• Entries provided:
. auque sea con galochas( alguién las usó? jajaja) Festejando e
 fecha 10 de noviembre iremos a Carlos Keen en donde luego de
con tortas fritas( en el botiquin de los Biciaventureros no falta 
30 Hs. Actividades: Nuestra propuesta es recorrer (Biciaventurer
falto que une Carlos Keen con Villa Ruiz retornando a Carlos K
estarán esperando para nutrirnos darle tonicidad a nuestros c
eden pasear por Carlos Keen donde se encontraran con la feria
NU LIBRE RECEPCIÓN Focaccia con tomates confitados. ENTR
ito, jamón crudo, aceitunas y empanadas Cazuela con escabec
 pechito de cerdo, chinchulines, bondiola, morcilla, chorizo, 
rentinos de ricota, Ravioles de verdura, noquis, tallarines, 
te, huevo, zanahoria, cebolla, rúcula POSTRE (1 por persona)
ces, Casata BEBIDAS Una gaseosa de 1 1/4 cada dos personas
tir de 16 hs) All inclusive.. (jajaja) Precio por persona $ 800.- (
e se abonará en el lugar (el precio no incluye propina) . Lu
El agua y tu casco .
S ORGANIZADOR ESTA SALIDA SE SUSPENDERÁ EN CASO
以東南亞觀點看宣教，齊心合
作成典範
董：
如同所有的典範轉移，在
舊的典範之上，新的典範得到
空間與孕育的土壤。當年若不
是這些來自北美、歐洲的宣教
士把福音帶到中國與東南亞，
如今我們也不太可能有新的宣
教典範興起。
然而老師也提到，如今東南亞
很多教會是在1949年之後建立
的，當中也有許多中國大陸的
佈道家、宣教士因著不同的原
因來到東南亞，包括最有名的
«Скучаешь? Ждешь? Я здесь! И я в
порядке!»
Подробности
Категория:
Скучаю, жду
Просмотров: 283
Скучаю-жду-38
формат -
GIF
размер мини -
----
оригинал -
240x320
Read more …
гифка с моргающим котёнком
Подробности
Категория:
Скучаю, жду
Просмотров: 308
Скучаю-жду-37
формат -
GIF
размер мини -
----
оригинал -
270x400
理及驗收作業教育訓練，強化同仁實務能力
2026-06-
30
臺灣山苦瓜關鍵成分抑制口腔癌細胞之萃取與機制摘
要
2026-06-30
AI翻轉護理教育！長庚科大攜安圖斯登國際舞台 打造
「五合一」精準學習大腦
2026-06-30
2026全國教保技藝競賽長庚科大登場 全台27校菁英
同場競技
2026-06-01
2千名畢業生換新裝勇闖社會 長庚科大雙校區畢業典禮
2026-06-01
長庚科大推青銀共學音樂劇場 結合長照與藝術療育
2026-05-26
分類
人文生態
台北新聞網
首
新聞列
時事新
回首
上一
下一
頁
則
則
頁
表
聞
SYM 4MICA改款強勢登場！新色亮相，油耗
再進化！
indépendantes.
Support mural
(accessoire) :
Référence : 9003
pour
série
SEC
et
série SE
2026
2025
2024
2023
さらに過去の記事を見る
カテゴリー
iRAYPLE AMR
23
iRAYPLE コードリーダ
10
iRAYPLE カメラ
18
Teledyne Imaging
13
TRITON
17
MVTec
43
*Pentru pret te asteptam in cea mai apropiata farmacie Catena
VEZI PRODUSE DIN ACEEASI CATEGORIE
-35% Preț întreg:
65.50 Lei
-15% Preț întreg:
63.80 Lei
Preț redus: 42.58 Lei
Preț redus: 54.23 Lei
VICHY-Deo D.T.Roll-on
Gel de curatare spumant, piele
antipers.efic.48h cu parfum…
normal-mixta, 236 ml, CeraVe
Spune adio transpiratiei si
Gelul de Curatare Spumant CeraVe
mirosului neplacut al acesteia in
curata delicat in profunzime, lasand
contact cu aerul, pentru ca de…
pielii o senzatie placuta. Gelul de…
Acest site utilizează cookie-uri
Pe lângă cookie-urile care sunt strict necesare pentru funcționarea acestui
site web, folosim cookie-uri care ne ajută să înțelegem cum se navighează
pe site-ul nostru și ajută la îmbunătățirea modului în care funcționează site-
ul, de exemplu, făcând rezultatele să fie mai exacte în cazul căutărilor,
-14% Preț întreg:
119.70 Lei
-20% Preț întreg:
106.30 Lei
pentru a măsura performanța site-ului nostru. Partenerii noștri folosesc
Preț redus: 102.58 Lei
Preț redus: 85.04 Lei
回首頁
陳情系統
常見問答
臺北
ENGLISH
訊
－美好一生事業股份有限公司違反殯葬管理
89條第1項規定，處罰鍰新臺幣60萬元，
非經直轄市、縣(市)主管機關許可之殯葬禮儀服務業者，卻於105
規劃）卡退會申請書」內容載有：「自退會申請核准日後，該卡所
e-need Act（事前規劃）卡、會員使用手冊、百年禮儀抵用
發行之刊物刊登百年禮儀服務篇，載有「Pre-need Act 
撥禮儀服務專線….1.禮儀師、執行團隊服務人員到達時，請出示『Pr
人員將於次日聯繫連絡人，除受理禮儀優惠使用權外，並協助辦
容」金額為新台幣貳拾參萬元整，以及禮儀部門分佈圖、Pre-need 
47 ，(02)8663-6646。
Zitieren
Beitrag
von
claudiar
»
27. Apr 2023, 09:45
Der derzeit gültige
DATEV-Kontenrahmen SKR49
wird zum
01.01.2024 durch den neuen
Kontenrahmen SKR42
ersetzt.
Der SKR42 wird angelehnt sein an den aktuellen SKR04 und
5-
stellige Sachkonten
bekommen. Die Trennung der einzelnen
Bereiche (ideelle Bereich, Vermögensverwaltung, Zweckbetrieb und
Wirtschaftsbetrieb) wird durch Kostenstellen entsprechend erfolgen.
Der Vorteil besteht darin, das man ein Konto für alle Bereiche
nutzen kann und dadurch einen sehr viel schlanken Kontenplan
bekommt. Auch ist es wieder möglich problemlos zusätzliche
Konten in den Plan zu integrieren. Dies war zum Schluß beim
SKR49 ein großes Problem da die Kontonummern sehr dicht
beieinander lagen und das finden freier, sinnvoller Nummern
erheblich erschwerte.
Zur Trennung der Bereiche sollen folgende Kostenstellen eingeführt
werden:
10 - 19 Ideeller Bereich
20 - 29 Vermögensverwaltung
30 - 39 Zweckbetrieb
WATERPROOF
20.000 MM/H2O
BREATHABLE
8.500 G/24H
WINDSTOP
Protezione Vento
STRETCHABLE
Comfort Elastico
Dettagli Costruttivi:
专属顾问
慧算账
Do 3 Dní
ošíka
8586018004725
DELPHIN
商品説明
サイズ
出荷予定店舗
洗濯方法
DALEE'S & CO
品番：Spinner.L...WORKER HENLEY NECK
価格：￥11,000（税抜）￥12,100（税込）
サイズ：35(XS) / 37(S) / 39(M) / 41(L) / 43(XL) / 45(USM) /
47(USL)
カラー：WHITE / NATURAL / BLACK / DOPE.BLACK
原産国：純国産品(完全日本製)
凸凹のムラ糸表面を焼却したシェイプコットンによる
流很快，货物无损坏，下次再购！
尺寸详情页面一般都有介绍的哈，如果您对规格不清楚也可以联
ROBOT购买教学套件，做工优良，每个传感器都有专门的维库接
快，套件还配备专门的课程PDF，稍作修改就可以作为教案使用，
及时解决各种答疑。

• Aim of the task: Above are the records. Print exactly, and only, the lines from the line with "8.500 G/24H" to the line with "流很快，货物无损坏，下次再购！", both inclusive.

• Solution to the exercise:
8.500 G/24H
WINDSTOP
Protezione Vento
STRETCHABLE
Comfort Elastico
Dettagli Costruttivi:
专属顾问
慧算账
Do 3 Dní
ošíka
8586018004725
DELPHIN
商品説明
サイズ
出荷予定店舗
洗濯方法
DALEE'S & CO
品番：Spinner.L...WORKER HENLEY NECK
価格：￥11,000（税抜）￥12,100（税込）
サイズ：35(XS) / 37(S) / 39(M) / 41(L) / 43(XL) / 45(USM) /
47(USL)
カラー：WHITE / NATURAL / BLACK / DOPE.BLACK
原産国：純国産品(完全日本製)
凸凹のムラ糸表面を焼却したシェイプコットンによる
流很快，货物无损坏，下次再购！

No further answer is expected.